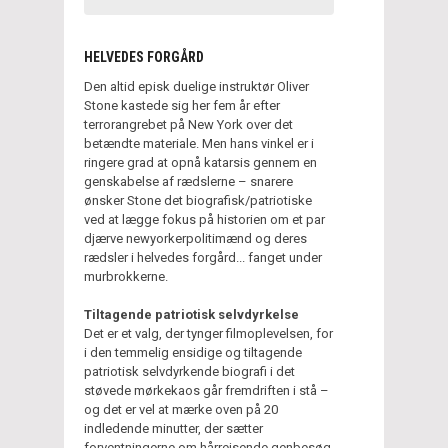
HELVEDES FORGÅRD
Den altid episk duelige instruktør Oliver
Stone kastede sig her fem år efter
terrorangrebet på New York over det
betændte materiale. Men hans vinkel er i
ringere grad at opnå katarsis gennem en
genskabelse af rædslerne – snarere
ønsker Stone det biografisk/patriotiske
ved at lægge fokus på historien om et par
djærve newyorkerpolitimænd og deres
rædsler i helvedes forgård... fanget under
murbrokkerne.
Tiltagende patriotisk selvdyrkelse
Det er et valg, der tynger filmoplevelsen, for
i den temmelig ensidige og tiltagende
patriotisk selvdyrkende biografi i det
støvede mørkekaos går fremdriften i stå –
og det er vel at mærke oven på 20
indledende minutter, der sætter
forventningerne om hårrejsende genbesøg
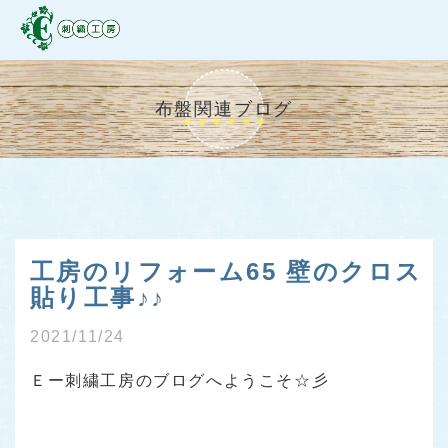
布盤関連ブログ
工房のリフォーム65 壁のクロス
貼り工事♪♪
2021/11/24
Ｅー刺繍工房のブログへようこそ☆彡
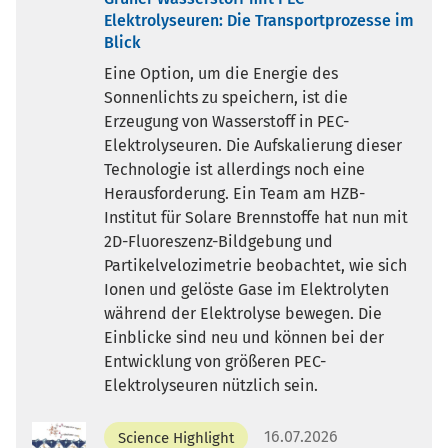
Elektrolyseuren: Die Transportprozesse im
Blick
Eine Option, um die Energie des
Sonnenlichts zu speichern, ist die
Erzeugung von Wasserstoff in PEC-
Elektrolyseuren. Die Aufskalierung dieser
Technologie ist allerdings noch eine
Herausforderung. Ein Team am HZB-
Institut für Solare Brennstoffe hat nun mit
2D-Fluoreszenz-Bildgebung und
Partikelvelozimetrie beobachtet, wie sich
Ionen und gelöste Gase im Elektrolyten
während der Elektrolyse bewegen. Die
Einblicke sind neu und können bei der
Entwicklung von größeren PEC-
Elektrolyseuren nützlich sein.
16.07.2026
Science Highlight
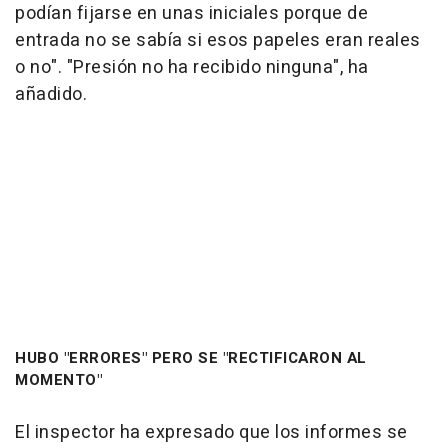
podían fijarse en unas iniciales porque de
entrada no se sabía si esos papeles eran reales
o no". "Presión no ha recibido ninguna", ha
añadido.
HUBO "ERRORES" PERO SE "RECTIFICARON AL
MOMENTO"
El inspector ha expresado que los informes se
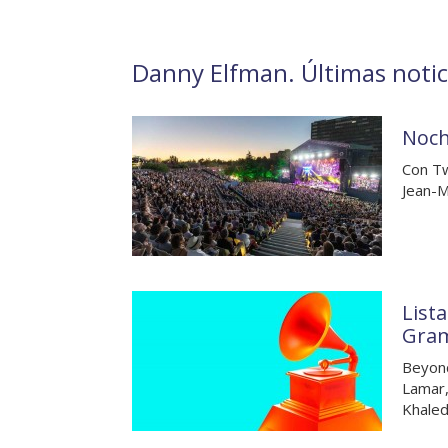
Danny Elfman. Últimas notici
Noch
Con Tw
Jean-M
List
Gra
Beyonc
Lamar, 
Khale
=-=-=-=-=
Write every line above again exactly, but leave the pictures out.

Output of the exercise -
HELVEDES FORGÅRD
Den altid episk duelige instruktør Oliver
Stone kastede sig her fem år efter
terrorangrebet på New York over det
betændte materiale. Men hans vinkel er i
ringere grad at opnå katarsis gennem en
genskabelse af rædslerne – snarere
ønsker Stone det biografisk/patriotiske
ved at lægge fokus på historien om et par
djærve newyorkerpolitimænd og deres
rædsler i helvedes forgård... fanget under
murbrokkerne.
Tiltagende patriotisk selvdyrkelse
Det er et valg, der tynger filmoplevelsen, for
i den temmelig ensidige og tiltagende
patriotisk selvdyrkende biografi i det
støvede mørkekaos går fremdriften i stå –
og det er vel at mærke oven på 20
indledende minutter, der sætter
forventningerne om hårrejsende genbesøg
布盤関連ブログ
工房のリフォーム65 壁のクロス
貼り工事♪♪
2021/11/24
Ｅー刺繍工房のブログへようこそ☆彡
Elektrolyseuren: Die Transportprozesse im
Blick
Eine Option, um die Energie des
Sonnenlichts zu speichern, ist die
Erzeugung von Wasserstoff in PEC-
Elektrolyseuren. Die Aufskalierung dieser
Technologie ist allerdings noch eine
Herausforderung. Ein Team am HZB-
Institut für Solare Brennstoffe hat nun mit
2D-Fluoreszenz-Bildgebung und
Partikelvelozimetrie beobachtet, wie sich
Ionen und gelöste Gase im Elektrolyten
während der Elektrolyse bewegen. Die
Einblicke sind neu und können bei der
Entwicklung von größeren PEC-
Elektrolyseuren nützlich sein.
16.07.2026
Science Highlight
podían fijarse en unas iniciales porque de
entrada no se sabía si esos papeles eran reales
o no". "Presión no ha recibido ninguna", ha
añadido.
HUBO "ERRORES" PERO SE "RECTIFICARON AL
MOMENTO"
El inspector ha expresado que los informes se
Danny Elfman. Últimas notici
Noch
Con Tw
Jean-M
List
Gra
Beyonc
Lamar, 
Khale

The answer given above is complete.